**Requirement:** The answer must consist of every line below that contains the word "جهاز".

**Records supplied:**

———

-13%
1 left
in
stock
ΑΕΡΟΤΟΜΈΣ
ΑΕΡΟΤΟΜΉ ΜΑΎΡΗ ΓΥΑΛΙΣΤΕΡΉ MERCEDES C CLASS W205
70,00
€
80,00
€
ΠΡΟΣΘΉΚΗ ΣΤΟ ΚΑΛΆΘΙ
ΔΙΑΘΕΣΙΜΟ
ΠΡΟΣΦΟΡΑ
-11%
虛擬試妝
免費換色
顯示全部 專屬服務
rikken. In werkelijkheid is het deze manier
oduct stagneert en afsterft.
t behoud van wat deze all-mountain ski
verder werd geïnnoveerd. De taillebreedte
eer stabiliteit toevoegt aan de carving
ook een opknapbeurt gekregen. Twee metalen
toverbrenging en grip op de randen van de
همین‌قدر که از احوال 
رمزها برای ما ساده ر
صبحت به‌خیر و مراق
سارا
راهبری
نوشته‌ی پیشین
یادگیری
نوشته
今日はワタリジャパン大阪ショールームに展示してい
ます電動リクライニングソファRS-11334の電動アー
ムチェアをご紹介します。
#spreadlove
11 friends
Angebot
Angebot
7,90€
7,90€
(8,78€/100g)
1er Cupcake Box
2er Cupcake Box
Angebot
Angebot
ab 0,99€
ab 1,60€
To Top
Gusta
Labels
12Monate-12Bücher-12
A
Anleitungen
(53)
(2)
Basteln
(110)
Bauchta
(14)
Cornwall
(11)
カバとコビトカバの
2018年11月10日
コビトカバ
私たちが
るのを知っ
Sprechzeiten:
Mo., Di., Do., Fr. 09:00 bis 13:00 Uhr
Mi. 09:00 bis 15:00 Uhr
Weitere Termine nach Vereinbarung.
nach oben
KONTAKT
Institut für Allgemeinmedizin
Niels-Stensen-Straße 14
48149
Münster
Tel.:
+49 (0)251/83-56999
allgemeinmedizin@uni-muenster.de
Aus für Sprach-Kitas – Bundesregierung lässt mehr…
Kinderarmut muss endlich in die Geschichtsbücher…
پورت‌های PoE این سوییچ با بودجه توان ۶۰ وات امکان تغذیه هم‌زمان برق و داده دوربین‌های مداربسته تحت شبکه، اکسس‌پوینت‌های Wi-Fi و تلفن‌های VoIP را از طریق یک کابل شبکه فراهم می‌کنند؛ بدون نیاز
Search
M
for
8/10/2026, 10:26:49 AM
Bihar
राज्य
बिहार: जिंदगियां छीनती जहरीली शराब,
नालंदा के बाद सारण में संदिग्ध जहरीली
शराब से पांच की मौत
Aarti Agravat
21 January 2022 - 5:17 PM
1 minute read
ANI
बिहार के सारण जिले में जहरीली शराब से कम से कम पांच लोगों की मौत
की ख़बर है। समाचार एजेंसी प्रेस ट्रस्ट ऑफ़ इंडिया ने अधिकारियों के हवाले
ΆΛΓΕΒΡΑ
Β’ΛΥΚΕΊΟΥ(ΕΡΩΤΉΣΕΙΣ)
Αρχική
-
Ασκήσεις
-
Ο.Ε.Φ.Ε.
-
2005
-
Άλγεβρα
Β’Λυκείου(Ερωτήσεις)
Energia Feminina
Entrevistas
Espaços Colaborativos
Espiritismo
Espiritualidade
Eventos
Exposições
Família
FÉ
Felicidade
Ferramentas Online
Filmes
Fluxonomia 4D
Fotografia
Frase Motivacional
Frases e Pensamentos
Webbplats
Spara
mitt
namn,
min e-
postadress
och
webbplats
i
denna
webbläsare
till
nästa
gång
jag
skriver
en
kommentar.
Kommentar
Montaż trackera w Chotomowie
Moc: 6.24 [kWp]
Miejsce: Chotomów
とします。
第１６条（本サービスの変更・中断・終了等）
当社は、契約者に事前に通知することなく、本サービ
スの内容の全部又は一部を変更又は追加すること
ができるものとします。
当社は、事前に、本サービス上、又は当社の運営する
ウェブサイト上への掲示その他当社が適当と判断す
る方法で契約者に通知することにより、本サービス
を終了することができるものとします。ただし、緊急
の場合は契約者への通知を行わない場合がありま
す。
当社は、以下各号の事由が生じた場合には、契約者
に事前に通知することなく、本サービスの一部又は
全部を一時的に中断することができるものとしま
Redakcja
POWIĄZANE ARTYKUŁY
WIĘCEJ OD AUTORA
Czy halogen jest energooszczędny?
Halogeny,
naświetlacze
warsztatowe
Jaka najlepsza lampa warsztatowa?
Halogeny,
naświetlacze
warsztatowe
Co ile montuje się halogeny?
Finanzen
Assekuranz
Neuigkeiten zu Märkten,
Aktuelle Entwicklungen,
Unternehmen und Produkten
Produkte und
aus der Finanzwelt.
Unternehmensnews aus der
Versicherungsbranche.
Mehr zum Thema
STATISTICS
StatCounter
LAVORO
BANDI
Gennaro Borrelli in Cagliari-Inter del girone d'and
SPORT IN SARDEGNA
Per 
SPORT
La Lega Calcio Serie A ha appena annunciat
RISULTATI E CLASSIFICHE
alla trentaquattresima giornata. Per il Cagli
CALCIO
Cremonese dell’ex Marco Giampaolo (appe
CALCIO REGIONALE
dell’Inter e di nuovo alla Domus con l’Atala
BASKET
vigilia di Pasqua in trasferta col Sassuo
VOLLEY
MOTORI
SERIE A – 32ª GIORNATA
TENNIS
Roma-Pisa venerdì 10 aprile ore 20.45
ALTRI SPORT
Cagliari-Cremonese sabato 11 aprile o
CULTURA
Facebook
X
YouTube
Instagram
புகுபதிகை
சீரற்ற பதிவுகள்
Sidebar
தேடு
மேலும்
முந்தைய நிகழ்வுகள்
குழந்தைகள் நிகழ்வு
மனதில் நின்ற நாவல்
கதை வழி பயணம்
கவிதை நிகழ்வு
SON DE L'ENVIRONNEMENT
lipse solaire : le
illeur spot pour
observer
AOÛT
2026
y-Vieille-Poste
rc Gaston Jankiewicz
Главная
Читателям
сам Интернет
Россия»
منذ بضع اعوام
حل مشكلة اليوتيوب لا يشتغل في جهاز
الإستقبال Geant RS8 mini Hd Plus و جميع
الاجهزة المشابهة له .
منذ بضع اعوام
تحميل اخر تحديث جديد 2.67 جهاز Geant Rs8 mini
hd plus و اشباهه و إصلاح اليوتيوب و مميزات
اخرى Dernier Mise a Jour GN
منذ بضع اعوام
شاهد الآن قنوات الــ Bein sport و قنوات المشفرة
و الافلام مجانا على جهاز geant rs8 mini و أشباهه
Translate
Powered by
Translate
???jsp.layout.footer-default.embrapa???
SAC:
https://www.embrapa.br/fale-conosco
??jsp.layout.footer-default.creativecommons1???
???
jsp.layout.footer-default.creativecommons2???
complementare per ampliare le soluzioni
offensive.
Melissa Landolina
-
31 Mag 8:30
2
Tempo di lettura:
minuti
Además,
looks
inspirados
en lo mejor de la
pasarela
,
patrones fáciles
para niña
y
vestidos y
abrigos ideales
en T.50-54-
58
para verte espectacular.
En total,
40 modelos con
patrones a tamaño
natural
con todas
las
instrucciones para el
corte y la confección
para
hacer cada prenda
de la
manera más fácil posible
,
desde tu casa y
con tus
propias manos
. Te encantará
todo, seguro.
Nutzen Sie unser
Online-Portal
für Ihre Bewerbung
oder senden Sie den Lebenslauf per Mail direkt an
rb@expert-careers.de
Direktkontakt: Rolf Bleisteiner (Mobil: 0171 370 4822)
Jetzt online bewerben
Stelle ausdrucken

———

**Final answer:**
حل مشكلة اليوتيوب لا يشتغل في جهاز
تحميل اخر تحديث جديد 2.67 جهاز Geant Rs8 mini
و الافلام مجانا على جهاز geant rs8 mini و أشباهه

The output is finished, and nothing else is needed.